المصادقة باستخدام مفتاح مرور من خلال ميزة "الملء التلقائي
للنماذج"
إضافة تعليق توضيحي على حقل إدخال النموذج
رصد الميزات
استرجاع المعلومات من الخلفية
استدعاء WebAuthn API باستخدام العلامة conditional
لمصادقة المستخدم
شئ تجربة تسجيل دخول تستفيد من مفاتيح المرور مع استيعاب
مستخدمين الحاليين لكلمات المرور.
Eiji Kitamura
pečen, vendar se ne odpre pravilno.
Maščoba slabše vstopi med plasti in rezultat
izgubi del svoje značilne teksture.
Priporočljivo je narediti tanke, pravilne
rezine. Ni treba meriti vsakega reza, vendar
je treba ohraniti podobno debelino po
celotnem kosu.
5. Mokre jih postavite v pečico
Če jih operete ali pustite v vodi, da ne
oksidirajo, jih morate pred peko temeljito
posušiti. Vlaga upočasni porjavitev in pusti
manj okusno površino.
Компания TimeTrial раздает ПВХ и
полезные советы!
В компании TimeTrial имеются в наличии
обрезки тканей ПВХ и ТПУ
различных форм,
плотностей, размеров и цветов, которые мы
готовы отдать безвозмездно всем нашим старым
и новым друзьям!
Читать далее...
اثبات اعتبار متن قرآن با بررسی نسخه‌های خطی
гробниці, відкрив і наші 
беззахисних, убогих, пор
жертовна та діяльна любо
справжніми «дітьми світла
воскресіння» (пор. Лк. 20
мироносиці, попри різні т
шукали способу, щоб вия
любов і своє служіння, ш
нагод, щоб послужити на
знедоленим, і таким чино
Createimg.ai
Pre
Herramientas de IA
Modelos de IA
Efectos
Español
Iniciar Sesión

- Brief: An exact transcription of the data above is required.

- Result of this task:
المصادقة باستخدام مفتاح مرور من خلال ميزة "الملء التلقائي
للنماذج"
إضافة تعليق توضيحي على حقل إدخال النموذج
رصد الميزات
استرجاع المعلومات من الخلفية
استدعاء WebAuthn API باستخدام العلامة conditional
لمصادقة المستخدم
شئ تجربة تسجيل دخول تستفيد من مفاتيح المرور مع استيعاب
مستخدمين الحاليين لكلمات المرور.
Eiji Kitamura
pečen, vendar se ne odpre pravilno.
Maščoba slabše vstopi med plasti in rezultat
izgubi del svoje značilne teksture.
Priporočljivo je narediti tanke, pravilne
rezine. Ni treba meriti vsakega reza, vendar
je treba ohraniti podobno debelino po
celotnem kosu.
5. Mokre jih postavite v pečico
Če jih operete ali pustite v vodi, da ne
oksidirajo, jih morate pred peko temeljito
posušiti. Vlaga upočasni porjavitev in pusti
manj okusno površino.
Компания TimeTrial раздает ПВХ и
полезные советы!
В компании TimeTrial имеются в наличии
обрезки тканей ПВХ и ТПУ
различных форм,
плотностей, размеров и цветов, которые мы
готовы отдать безвозмездно всем нашим старым
и новым друзьям!
Читать далее...
اثبات اعتبار متن قرآن با بررسی نسخه‌های خطی
гробниці, відкрив і наші 
беззахисних, убогих, пор
жертовна та діяльна любо
справжніми «дітьми світла
воскресіння» (пор. Лк. 20
мироносиці, попри різні т
шукали способу, щоб вия
любов і своє служіння, ш
нагод, щоб послужити на
знедоленим, і таким чино
Createimg.ai
Pre
Herramientas de IA
Modelos de IA
Efectos
Español
Iniciar Sesión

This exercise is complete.